(Given data begins)

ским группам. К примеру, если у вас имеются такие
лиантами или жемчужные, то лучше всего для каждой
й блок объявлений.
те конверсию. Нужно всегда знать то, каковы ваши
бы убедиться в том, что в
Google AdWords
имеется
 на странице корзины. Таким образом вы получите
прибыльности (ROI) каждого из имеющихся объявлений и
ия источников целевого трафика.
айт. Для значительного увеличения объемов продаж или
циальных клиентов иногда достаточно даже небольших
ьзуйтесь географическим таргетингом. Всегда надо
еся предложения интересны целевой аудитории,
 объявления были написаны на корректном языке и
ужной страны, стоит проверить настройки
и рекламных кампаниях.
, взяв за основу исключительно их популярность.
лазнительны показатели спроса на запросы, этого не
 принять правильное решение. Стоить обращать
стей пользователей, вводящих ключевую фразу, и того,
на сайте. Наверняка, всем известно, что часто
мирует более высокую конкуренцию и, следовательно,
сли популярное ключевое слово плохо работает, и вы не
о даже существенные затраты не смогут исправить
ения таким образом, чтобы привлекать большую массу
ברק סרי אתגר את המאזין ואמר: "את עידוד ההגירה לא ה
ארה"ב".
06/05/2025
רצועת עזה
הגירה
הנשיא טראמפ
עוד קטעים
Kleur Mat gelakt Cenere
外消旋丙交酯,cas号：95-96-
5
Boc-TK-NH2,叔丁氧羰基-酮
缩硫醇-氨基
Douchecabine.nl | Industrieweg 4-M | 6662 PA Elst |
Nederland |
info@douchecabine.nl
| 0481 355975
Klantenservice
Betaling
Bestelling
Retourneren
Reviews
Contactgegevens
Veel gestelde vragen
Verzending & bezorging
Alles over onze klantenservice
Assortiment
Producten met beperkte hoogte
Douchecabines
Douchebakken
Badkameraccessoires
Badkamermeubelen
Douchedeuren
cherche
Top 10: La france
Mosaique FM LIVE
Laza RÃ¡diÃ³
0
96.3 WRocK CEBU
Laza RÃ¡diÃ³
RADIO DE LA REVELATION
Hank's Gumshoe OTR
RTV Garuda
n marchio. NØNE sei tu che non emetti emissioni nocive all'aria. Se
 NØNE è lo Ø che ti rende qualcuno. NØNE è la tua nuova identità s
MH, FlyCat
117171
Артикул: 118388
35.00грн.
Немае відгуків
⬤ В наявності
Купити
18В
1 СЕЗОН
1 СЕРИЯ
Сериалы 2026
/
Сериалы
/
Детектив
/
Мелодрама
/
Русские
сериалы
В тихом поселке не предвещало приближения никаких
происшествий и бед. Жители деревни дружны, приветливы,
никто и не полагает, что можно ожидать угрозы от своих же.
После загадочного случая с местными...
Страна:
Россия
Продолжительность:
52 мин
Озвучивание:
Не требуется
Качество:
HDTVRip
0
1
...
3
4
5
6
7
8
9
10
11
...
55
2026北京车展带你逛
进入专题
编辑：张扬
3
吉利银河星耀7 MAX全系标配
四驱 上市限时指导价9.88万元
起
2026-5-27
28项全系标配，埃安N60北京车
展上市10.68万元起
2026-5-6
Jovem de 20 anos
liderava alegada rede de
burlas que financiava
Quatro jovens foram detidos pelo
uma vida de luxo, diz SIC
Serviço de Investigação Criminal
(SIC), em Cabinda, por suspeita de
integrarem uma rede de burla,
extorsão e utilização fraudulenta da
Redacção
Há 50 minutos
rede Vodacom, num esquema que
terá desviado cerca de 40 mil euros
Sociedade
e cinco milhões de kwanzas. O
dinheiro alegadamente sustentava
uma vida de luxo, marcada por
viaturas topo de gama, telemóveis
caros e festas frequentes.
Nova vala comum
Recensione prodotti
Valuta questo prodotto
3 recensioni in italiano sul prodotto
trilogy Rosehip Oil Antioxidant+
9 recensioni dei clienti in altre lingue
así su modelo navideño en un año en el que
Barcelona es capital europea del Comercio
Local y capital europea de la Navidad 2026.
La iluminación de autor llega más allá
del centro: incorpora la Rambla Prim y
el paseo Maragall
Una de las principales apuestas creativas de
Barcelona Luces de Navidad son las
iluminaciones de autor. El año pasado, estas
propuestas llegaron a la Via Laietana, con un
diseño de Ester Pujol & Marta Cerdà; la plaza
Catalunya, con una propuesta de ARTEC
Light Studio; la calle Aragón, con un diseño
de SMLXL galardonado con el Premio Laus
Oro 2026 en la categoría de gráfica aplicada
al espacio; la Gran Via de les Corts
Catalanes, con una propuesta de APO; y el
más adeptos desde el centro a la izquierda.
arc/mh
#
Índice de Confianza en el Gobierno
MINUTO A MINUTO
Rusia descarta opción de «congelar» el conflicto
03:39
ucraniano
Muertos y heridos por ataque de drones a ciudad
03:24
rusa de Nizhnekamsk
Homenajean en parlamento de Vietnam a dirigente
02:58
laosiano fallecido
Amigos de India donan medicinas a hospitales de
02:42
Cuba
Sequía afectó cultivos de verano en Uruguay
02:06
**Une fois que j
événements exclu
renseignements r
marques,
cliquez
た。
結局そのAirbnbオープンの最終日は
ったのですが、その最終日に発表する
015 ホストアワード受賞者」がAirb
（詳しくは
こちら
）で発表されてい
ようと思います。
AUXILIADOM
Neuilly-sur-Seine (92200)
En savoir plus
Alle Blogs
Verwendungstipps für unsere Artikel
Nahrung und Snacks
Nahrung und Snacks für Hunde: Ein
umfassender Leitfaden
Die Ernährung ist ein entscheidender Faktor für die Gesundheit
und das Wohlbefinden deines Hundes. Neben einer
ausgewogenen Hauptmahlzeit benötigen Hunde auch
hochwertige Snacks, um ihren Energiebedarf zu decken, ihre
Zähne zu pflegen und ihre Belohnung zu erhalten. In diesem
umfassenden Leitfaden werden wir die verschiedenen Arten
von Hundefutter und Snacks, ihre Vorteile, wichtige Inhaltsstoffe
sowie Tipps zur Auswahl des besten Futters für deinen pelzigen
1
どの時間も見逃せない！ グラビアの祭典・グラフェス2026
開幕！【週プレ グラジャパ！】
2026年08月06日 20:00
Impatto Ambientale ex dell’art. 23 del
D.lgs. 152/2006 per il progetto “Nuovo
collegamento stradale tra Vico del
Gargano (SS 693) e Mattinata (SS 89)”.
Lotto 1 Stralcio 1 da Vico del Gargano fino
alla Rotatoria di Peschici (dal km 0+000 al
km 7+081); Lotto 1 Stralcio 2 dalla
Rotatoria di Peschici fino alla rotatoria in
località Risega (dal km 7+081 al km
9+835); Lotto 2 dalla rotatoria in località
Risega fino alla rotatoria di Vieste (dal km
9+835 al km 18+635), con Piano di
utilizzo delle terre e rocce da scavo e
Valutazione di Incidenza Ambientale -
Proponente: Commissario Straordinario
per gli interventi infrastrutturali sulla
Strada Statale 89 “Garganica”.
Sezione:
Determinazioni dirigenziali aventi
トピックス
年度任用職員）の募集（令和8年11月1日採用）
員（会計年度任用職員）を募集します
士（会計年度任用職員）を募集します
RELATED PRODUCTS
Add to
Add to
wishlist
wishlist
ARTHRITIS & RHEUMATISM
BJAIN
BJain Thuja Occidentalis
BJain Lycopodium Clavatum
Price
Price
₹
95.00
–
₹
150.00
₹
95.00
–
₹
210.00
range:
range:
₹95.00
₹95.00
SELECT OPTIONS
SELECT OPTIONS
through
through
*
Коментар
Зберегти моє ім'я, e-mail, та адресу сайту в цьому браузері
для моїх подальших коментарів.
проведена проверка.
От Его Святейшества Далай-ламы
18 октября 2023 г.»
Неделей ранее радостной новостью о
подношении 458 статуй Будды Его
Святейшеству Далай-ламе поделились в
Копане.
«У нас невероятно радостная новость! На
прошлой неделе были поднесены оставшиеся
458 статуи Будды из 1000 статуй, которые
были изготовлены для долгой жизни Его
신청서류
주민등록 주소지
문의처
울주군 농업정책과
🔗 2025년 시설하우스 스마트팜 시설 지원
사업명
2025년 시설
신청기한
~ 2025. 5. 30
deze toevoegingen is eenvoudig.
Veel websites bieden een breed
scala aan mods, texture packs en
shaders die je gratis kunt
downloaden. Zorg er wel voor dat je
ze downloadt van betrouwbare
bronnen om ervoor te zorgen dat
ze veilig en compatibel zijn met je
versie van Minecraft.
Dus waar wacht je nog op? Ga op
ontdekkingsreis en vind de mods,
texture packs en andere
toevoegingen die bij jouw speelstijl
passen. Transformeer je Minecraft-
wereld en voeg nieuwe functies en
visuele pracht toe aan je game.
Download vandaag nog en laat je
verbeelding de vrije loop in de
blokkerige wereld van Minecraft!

(Given data ends)

▶ _Work instructions_: Scan the material for lines with the word "Leitfaden", and copy each line you find.

▶ _The answer_:
umfassender Leitfaden
umfassenden Leitfaden werden wir die verschiedenen Arten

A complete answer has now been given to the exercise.